Son, your mom has heard a bunch of monk stuff before, and she has to re-learn it every day. And your mom’s understanding of her own education is very different than it was at 18.
I’m currently reading the great big book, Infinite Jest by David Foster Wallace. By coincidence (a.k.a. Twitter) I came across an excerpt of Wallace’s commencement speech to the graduating class of Kenyon College in 2005.
Here are some of my favorite sections of his speech. This reminds me to re-learn something important, and to reflect on David Foster Wallace’s own bunch of monk stuff.
“As I’m sure you guys know by now, it is extremely difficult to stay alert and attentive, instead of getting hypnotized by the constant monologue inside your own head (may be happening right now). Twenty years after my own graduation, I have come gradually to understand that the liberal arts cliché about teaching you how to think is actually shorthand for a much deeper, more serious idea: learning how to think really means learning how to exercise some control over how and what you think. It means being conscious and aware enough to choose what you pay attention to and to choose how you construct meaning from experience. Because if you cannot exercise this kind of choice in adult life, you will be totally hosed.
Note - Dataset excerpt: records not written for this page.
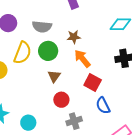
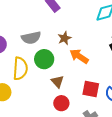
red square: (93, 83) -> (91, 89), moved
red circle: (61, 100) -> (61, 103), moved

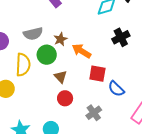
brown star: (64, 38) -> (60, 39), moved
red square: (91, 89) -> (97, 74), moved

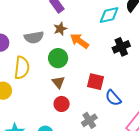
brown star: (60, 39) -> (60, 29), moved
orange arrow: (82, 51) -> (79, 41), moved
green circle: (47, 55) -> (58, 58), moved

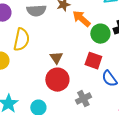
green circle: (58, 58) -> (100, 34), moved
red circle: (62, 104) -> (57, 80), size x1.5

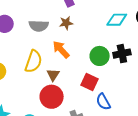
orange arrow: (81, 19) -> (61, 50), moved
yellow semicircle: (21, 40) -> (33, 61), moved

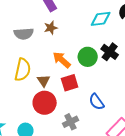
orange arrow: (61, 50) -> (62, 60), moved
black cross: (122, 54) -> (110, 52), turned -36
red square: (89, 82) -> (70, 83), moved, turned -36

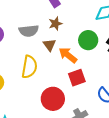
green circle: (88, 57) -> (88, 40), moved
brown triangle: (44, 81) -> (49, 45), moved

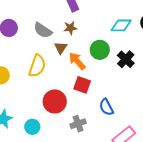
gray semicircle: (29, 31) -> (43, 30), turned 30
red square: (77, 78) -> (82, 85), turned 30

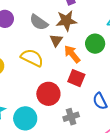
brown star: (70, 28) -> (66, 21), size x1.5
yellow semicircle: (37, 66) -> (32, 58), turned -85
cyan circle: (32, 127) -> (25, 118), size x1.5

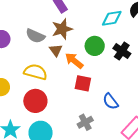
red circle: (48, 94) -> (35, 101), moved

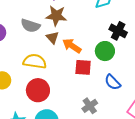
brown star: (62, 29) -> (56, 16), turned 30
green circle: (95, 46) -> (105, 51), moved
Think of the old cliché about quote the mind being an excellent servant but a terrible master…
And the so-called real world will not discourage you from operating on your default settings, because the so-called real world of men and money and power hums merrily along in a pool of fear and anger and frustration and craving and worship of self. Our own present culture has harnessed these forces in ways that have yielded extraordinary wealth and comfort and personal freedom. The freedom all to be lords of our tiny skull-sized kingdoms, alone at the center of all creation…
The really important kind of freedom involves attention and awareness and discipline, and being able truly to care about other people and to sacrifice for them over and over in myriad petty, unsexy ways every day.
That is real freedom. That is being educated, and understanding how to think. The alternative is unconsciousness, the default setting, the rat race, the constant gnawing sense of having had, and lost, some infinite thing…
There are these two young fish swimming along and they happen to meet an older fish swimming the other way, who nods at them and says “Morning, boys. How’s the water?” And the two young fish swim on for a bit, and then eventually one of them looks over at the other and goes “What the hell is water?”
…the real value of a real education, which has almost nothing to do with knowledge, and everything to do with simple awareness; awareness of what is so real and essential, so hidden in plain sight all around us, all the time, that we have to keep reminding ourselves over and over:
“This is water.”
“This is water.”
It is unimaginably hard to do this, to stay conscious and alive in the adult world day in and day out. Which means yet another grand cliché turns out to be true: your education really IS the job of a lifetime.”